*Information supplied*
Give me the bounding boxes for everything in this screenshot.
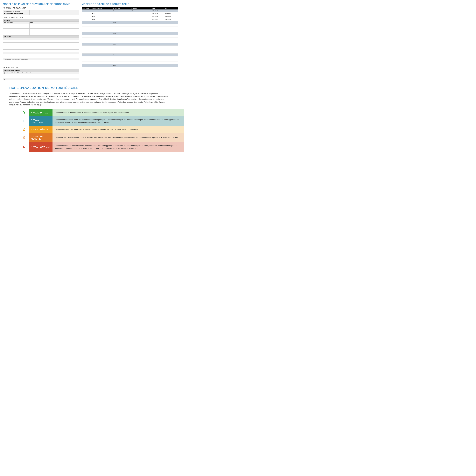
maturity-level-row: 1NIVEAU DÉBUTANTL'équipe commence à pein…: [20, 116, 184, 126]
task-row: [82, 27, 178, 29]
maturity-level-number: 1: [20, 116, 29, 126]
task-row: [82, 29, 178, 32]
manager-label: GESTIONNAIRE DU PROGRAMME: [3, 12, 30, 15]
start-header: DÉBUT: [151, 7, 164, 9]
maturity-level-label: NIVEAU OPTIMAL: [29, 142, 52, 152]
task-row: [82, 48, 178, 51]
backlog-table: ID DE TÂCHE NOM DE LA TÂCHE N° DE SPRINT…: [82, 7, 178, 67]
task-row: Tâche 1– –– –2022-07-052022-07-05: [82, 12, 178, 15]
assigned-header: ATTRIBUÉ À: [130, 7, 151, 9]
end-header: FIN: [165, 7, 178, 9]
sponsor-value[interactable]: [30, 10, 79, 12]
when-verif: Quand les vérifications doivent-elles av…: [3, 72, 79, 74]
backlog-title: MODÈLE DE BACKLOG PRODUIT AGILE: [82, 3, 178, 5]
task-row: [82, 46, 178, 48]
sprint-row: Sprint 2: [82, 21, 178, 24]
members-label: MEMBRES: [3, 19, 79, 22]
task-row: Tâche 3– –– –2022-07-082022-07-09: [82, 18, 178, 21]
maturity-level-text: L'équipe manque de cohérence et a besoin…: [52, 109, 184, 116]
maturity-level-number: 3: [20, 133, 29, 142]
maturity-level-label: NIVEAU DE MESURE: [29, 133, 52, 142]
sprint-row: Sprint 6: [82, 64, 178, 67]
task-row: [82, 56, 178, 59]
maturity-level-row: 4NIVEAU OPTIMALL'équipe développe dans l…: [20, 142, 184, 152]
sprint-row: Sprint 3: [82, 32, 178, 35]
task-name-header: NOM DE LA TÂCHE: [91, 7, 112, 9]
backlog-header-row: ID DE TÂCHE NOM DE LA TÂCHE N° DE SPRINT…: [82, 7, 178, 9]
maturity-level-number: 0: [20, 109, 29, 116]
task-row: [82, 59, 178, 62]
comm-process: Processus de communication des décisions: [3, 58, 79, 60]
task-row: [82, 62, 178, 64]
maturity-level-text: L'équipe applique des processus Agile bi…: [52, 126, 184, 133]
maturity-levels-table: 0NIVEAU INITIALL'équipe manque de cohére…: [20, 109, 184, 152]
stage-gate-label: VÉRIFICATIONS STAGE-GATE: [3, 69, 79, 72]
task-id-header: ID DE TÂCHE: [82, 7, 91, 9]
structure-label: STRUCTURE: [3, 35, 79, 38]
task-row: [82, 24, 178, 27]
verifications-table: VÉRIFICATIONS STAGE-GATE Quand les vérif…: [3, 69, 79, 80]
maturity-level-text: L'équipe commence à peine à adopter la m…: [52, 116, 184, 126]
governance-info-table: SPONSOR DU PROGRAMME GESTIONNAIRE DU PRO…: [3, 10, 79, 15]
maturity-level-label: NIVEAU DÉFINI: [29, 126, 52, 133]
sprint-no-header: N° DE SPRINT: [112, 7, 130, 9]
doc-process: Processus de documentation des décisions: [3, 52, 79, 54]
maturity-level-number: 2: [20, 126, 29, 133]
maturity-title: FICHE D'ÉVALUATION DE MATURITÉ AGILE: [9, 86, 172, 90]
role-header: Rôle: [30, 22, 79, 24]
sprint-row: Sprint 1C. Jones2022-07-05: [82, 9, 178, 12]
manager-value[interactable]: [30, 12, 79, 15]
sprint-row: Sprint 4: [82, 43, 178, 46]
backlog-panel: MODÈLE DE BACKLOG PRODUIT AGILE ID DE TÂ…: [82, 3, 178, 80]
task-row: [82, 35, 178, 37]
task-row: [82, 40, 178, 43]
verifications-title: VÉRIFICATIONS: [3, 66, 79, 68]
sponsor-label: SPONSOR DU PROGRAMME: [3, 10, 30, 12]
maturity-level-text: L'équipe mesure la qualité du code et d'…: [52, 133, 184, 142]
committee-table: MEMBRES Nom du membreRôle STRUCTURE Dire…: [3, 19, 79, 64]
maturity-level-row: 2NIVEAU DÉFINIL'équipe applique des proc…: [20, 126, 184, 133]
maturity-description: Utilisez cette fiche d'évaluation de mat…: [9, 92, 172, 106]
task-row: [82, 51, 178, 53]
program-name: [ NOM DU PROGRAMME ]: [3, 7, 79, 9]
sprint-row: Sprint 5: [82, 53, 178, 56]
task-row: Tâche 2– –– –2022-07-062022-07-07: [82, 15, 178, 18]
maturity-level-label: NIVEAU DÉBUTANT: [29, 116, 52, 126]
role-cell[interactable]: [30, 24, 79, 26]
maturity-level-number: 4: [20, 142, 29, 152]
maturity-level-text: L'équipe développe dans les délais à cha…: [52, 142, 184, 152]
maturity-level-row: 0NIVEAU INITIALL'équipe manque de cohére…: [20, 109, 184, 116]
committee-title: COMITÉ DIRECTEUR: [3, 16, 79, 18]
governance-panel: MODÈLE DE PLAN DE GOUVERNANCE DE PROGRAM…: [3, 3, 79, 80]
member-cell[interactable]: [3, 24, 30, 26]
maturity-level-row: 3NIVEAU DE MESUREL'équipe mesure la qual…: [20, 133, 184, 142]
maturity-panel: FICHE D'ÉVALUATION DE MATURITÉ AGILE Uti…: [3, 83, 178, 155]
member-name-header: Nom du membre: [3, 22, 30, 24]
task-row: [82, 37, 178, 40]
governance-title: MODÈLE DE PLAN DE GOUVERNANCE DE PROGRAM…: [3, 3, 79, 5]
decision-directives: Directives et priorités en matière de dé…: [3, 38, 79, 40]
maturity-level-label: NIVEAU INITIAL: [29, 109, 52, 116]
what-verif: Qu'est-ce qui sera vérifié ?: [3, 78, 79, 80]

*What this task involves*
Write down all the entries exactly, but not the pictures they hold.

*Answer below*
Give me the bounding boxes for everything in this screenshot.
maturity-level-row: 1NIVEAU DÉBUTANTL'équipe commence à pein…: [20, 116, 184, 126]
task-row: [82, 27, 178, 29]
maturity-level-number: 1: [20, 116, 29, 126]
task-row: [82, 29, 178, 32]
manager-label: GESTIONNAIRE DU PROGRAMME: [3, 12, 30, 15]
start-header: DÉBUT: [151, 7, 164, 9]
maturity-level-label: NIVEAU OPTIMAL: [29, 142, 52, 152]
task-row: [82, 48, 178, 51]
backlog-table: ID DE TÂCHE NOM DE LA TÂCHE N° DE SPRINT…: [82, 7, 178, 67]
task-row: Tâche 1– –– –2022-07-052022-07-05: [82, 12, 178, 15]
assigned-header: ATTRIBUÉ À: [130, 7, 151, 9]
end-header: FIN: [165, 7, 178, 9]
sponsor-value[interactable]: [30, 10, 79, 12]
when-verif: Quand les vérifications doivent-elles av…: [3, 72, 79, 74]
backlog-title: MODÈLE DE BACKLOG PRODUIT AGILE: [82, 3, 178, 5]
task-row: [82, 46, 178, 48]
sprint-row: Sprint 2: [82, 21, 178, 24]
members-label: MEMBRES: [3, 19, 79, 22]
task-row: Tâche 3– –– –2022-07-082022-07-09: [82, 18, 178, 21]
maturity-level-text: L'équipe manque de cohérence et a besoin…: [52, 109, 184, 116]
maturity-level-number: 3: [20, 133, 29, 142]
maturity-level-label: NIVEAU DE MESURE: [29, 133, 52, 142]
sprint-row: Sprint 6: [82, 64, 178, 67]
task-row: [82, 56, 178, 59]
maturity-level-row: 4NIVEAU OPTIMALL'équipe développe dans l…: [20, 142, 184, 152]
sprint-row: Sprint 3: [82, 32, 178, 35]
task-name-header: NOM DE LA TÂCHE: [91, 7, 112, 9]
backlog-header-row: ID DE TÂCHE NOM DE LA TÂCHE N° DE SPRINT…: [82, 7, 178, 9]
maturity-level-number: 0: [20, 109, 29, 116]
task-row: [82, 59, 178, 62]
comm-process: Processus de communication des décisions: [3, 58, 79, 60]
task-row: [82, 62, 178, 64]
maturity-level-text: L'équipe applique des processus Agile bi…: [52, 126, 184, 133]
maturity-levels-table: 0NIVEAU INITIALL'équipe manque de cohére…: [20, 109, 184, 152]
stage-gate-label: VÉRIFICATIONS STAGE-GATE: [3, 69, 79, 72]
task-id-header: ID DE TÂCHE: [82, 7, 91, 9]
structure-label: STRUCTURE: [3, 35, 79, 38]
task-row: [82, 24, 178, 27]
verifications-table: VÉRIFICATIONS STAGE-GATE Quand les vérif…: [3, 69, 79, 80]
maturity-level-text: L'équipe commence à peine à adopter la m…: [52, 116, 184, 126]
governance-info-table: SPONSOR DU PROGRAMME GESTIONNAIRE DU PRO…: [3, 10, 79, 15]
maturity-level-label: NIVEAU DÉFINI: [29, 126, 52, 133]
sprint-no-header: N° DE SPRINT: [112, 7, 130, 9]
doc-process: Processus de documentation des décisions: [3, 52, 79, 54]
maturity-level-number: 2: [20, 126, 29, 133]
maturity-title: FICHE D'ÉVALUATION DE MATURITÉ AGILE: [9, 86, 172, 90]
role-header: Rôle: [30, 22, 79, 24]
sprint-row: Sprint 1C. Jones2022-07-05: [82, 9, 178, 12]
manager-value[interactable]: [30, 12, 79, 15]
sprint-row: Sprint 4: [82, 43, 178, 46]
backlog-panel: MODÈLE DE BACKLOG PRODUIT AGILE ID DE TÂ…: [82, 3, 178, 80]
task-row: [82, 35, 178, 37]
task-row: [82, 40, 178, 43]
verifications-title: VÉRIFICATIONS: [3, 66, 79, 68]
sponsor-label: SPONSOR DU PROGRAMME: [3, 10, 30, 12]
maturity-level-text: L'équipe mesure la qualité du code et d'…: [52, 133, 184, 142]
committee-table: MEMBRES Nom du membreRôle STRUCTURE Dire…: [3, 19, 79, 64]
maturity-level-row: 2NIVEAU DÉFINIL'équipe applique des proc…: [20, 126, 184, 133]
maturity-description: Utilisez cette fiche d'évaluation de mat…: [9, 92, 172, 106]
task-row: [82, 51, 178, 53]
program-name: [ NOM DU PROGRAMME ]: [3, 7, 79, 9]
sprint-row: Sprint 5: [82, 53, 178, 56]
task-row: Tâche 2– –– –2022-07-062022-07-07: [82, 15, 178, 18]
maturity-level-label: NIVEAU DÉBUTANT: [29, 116, 52, 126]
role-cell[interactable]: [30, 24, 79, 26]
maturity-level-number: 4: [20, 142, 29, 152]
maturity-level-text: L'équipe développe dans les délais à cha…: [52, 142, 184, 152]
maturity-level-row: 0NIVEAU INITIALL'équipe manque de cohére…: [20, 109, 184, 116]
committee-title: COMITÉ DIRECTEUR: [3, 16, 79, 18]
governance-panel: MODÈLE DE PLAN DE GOUVERNANCE DE PROGRAM…: [3, 3, 79, 80]
member-cell[interactable]: [3, 24, 30, 26]
maturity-level-row: 3NIVEAU DE MESUREL'équipe mesure la qual…: [20, 133, 184, 142]
maturity-panel: FICHE D'ÉVALUATION DE MATURITÉ AGILE Uti…: [3, 83, 178, 155]
member-name-header: Nom du membre: [3, 22, 30, 24]
task-row: [82, 37, 178, 40]
governance-title: MODÈLE DE PLAN DE GOUVERNANCE DE PROGRAM…: [3, 3, 79, 5]
decision-directives: Directives et priorités en matière de dé…: [3, 38, 79, 40]
maturity-level-label: NIVEAU INITIAL: [29, 109, 52, 116]
what-verif: Qu'est-ce qui sera vérifié ?: [3, 78, 79, 80]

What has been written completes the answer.